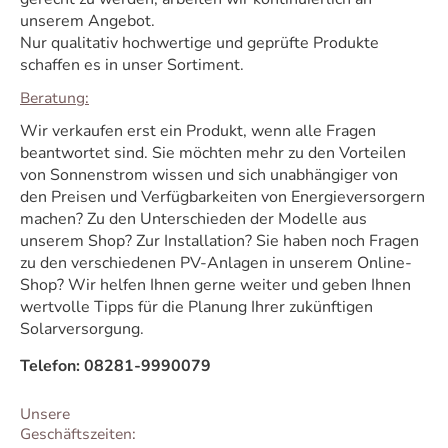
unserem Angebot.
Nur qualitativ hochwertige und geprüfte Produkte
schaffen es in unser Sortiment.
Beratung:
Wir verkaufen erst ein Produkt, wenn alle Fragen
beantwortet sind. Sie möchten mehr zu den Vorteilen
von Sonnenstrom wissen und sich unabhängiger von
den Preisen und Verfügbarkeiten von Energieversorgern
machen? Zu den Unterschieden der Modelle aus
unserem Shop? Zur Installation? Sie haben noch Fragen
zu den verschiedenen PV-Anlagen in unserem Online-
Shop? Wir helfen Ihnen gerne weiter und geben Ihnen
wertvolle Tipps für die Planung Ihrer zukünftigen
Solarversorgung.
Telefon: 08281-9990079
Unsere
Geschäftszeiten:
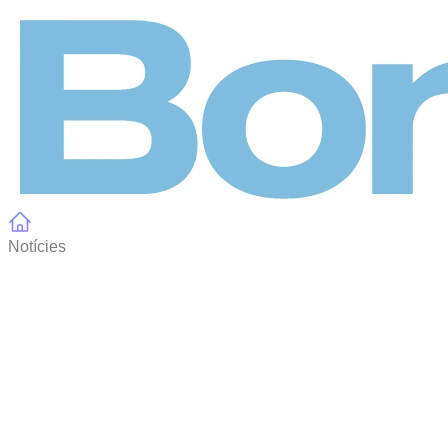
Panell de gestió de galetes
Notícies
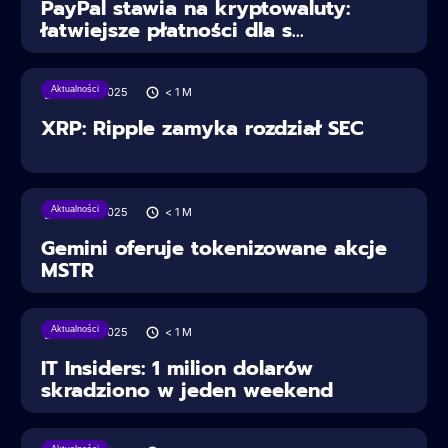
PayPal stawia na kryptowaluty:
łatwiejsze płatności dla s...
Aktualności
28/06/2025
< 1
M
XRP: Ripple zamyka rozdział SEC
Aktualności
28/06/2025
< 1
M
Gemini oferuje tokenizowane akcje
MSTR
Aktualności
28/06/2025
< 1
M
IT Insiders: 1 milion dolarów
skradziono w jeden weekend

— How to complete this task —
Could you write out again, exactly, the lines from the line containing "Nur qualitativ hochwertige" through the last line of the records above? Leave out the pictures.

— Result of this task —
Nur qualitativ hochwertige und geprüfte Produkte
schaffen es in unser Sortiment.
Beratung:
Wir verkaufen erst ein Produkt, wenn alle Fragen
beantwortet sind. Sie möchten mehr zu den Vorteilen
von Sonnenstrom wissen und sich unabhängiger von
den Preisen und Verfügbarkeiten von Energieversorgern
machen? Zu den Unterschieden der Modelle aus
unserem Shop? Zur Installation? Sie haben noch Fragen
zu den verschiedenen PV-Anlagen in unserem Online-
Shop? Wir helfen Ihnen gerne weiter und geben Ihnen
wertvolle Tipps für die Planung Ihrer zukünftigen
Solarversorgung.
Telefon: 08281-9990079
Unsere
Geschäftszeiten:
Panell de gestió de galetes
Notícies
PayPal stawia na kryptowaluty:
łatwiejsze płatności dla s...
Aktualności
28/06/2025
< 1
M
XRP: Ripple zamyka rozdział SEC
Aktualności
28/06/2025
< 1
M
Gemini oferuje tokenizowane akcje
MSTR
Aktualności
28/06/2025
< 1
M
IT Insiders: 1 milion dolarów
skradziono w jeden weekend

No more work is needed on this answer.